- [Task requirements] Could you return every record below word for word, leaving out the pictures?
++++ Data shown
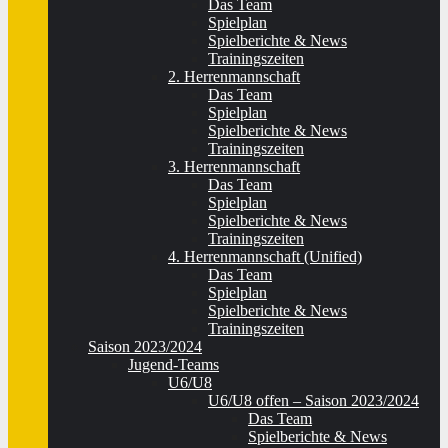
Das Team
Spielplan
Spielberichte & News
Trainingszeiten
2. Herrenmannschaft
Das Team
Spielplan
Spielberichte & News
Trainingszeiten
3. Herrenmannschaft
Das Team
Spielplan
Spielberichte & News
Trainingszeiten
4. Herrenmannschaft (Unified)
Das Team
Spielplan
Spielberichte & News
Trainingszeiten
Saison 2023/2024
Jugend-Teams
U6/U8
U6/U8 offen – Saison 2023/2024
Das Team
Spielberichte & News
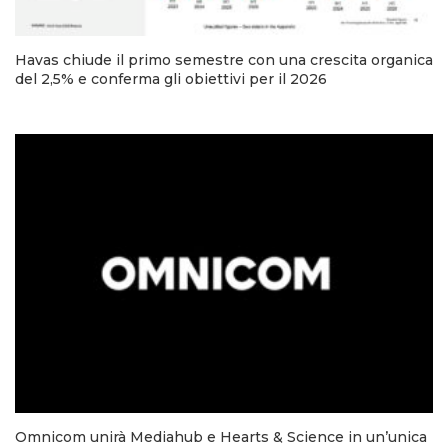
Havas chiude il primo semestre con una crescita organica
del 2,5% e conferma gli obiettivi per il 2026
Omnicom unirà Mediahub e Hearts & Science in un’unica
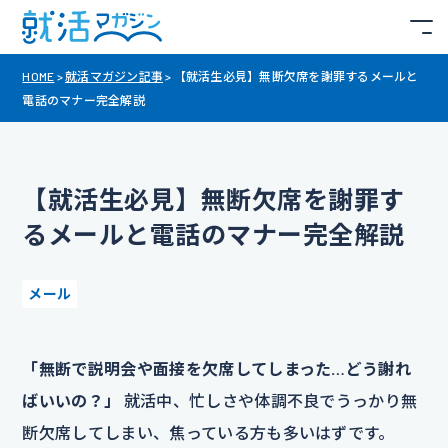
HOME
>
就活マガジン記事
>
【就活生必見】無断欠席を謝罪するメールと
電話のマナー完全解説
【就活生必見】無断欠席を謝罪す
るメールと電話のマナー完全解説
メール
「無断で説明会や面接を欠席してしまった…どう謝れ
ばいいの？」
就活中、忙しさや体調不良でうっかり無
断欠席してしまい、焦っている方も多いはずです。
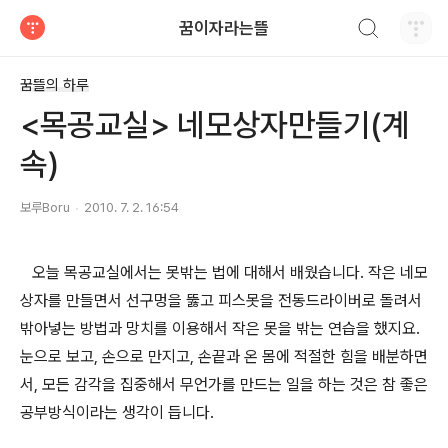
검색하기
꿈이자라는뜰
티스토리
꿈뜰의 하루
<목공교실> 네모상자만들기(계
속)
보루Boru
2010. 7. 2. 16:54
오늘 목공교실에서는 못밖는 법에 대해서 배웠습니다. 작은 네모
상자를 만들면서 선구멍을 뚫고 피스못을 전동드라이버로 돌려서
밖아넣는 방법과 망치를 이용해서 작은 못을 밖는 연습을 했지요.
눈으로 보고, 손으로 만지고, 손끝과 온 몸에 적절한 힘을 배분하면
서, 모든 감각을 집중해서 무언가를 만드는 일을 하는 것은 참 좋은
공부방식이라는 생각이 듭니다.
++++++++
- [Answer to this exercise]
Das Team
Spielplan
Spielberichte & News
Trainingszeiten
2. Herrenmannschaft
Das Team
Spielplan
Spielberichte & News
Trainingszeiten
3. Herrenmannschaft
Das Team
Spielplan
Spielberichte & News
Trainingszeiten
4. Herrenmannschaft (Unified)
Das Team
Spielplan
Spielberichte & News
Trainingszeiten
Saison 2023/2024
Jugend-Teams
U6/U8
U6/U8 offen – Saison 2023/2024
Das Team
Spielberichte & News
Havas chiude il primo semestre con una crescita organica
del 2,5% e conferma gli obiettivi per il 2026
Omnicom unirà Mediahub e Hearts & Science in un’unica
HOME
>
就活マガジン記事
>
【就活生必見】無断欠席を謝罪するメールと
電話のマナー完全解説
【就活生必見】無断欠席を謝罪す
るメールと電話のマナー完全解説
メール
「無断で説明会や面接を欠席してしまった…どう謝れ
ばいいの？」
就活中、忙しさや体調不良でうっかり無
断欠席してしまい、焦っている方も多いはずです。
검색하기
꿈이자라는뜰
티스토리
꿈뜰의 하루
<목공교실> 네모상자만들기(계
속)
보루Boru
2010. 7. 2. 16:54
오늘 목공교실에서는 못밖는 법에 대해서 배웠습니다. 작은 네모
상자를 만들면서 선구멍을 뚫고 피스못을 전동드라이버로 돌려서
밖아넣는 방법과 망치를 이용해서 작은 못을 밖는 연습을 했지요.
눈으로 보고, 손으로 만지고, 손끝과 온 몸에 적절한 힘을 배분하면
서, 모든 감각을 집중해서 무언가를 만드는 일을 하는 것은 참 좋은
공부방식이라는 생각이 듭니다.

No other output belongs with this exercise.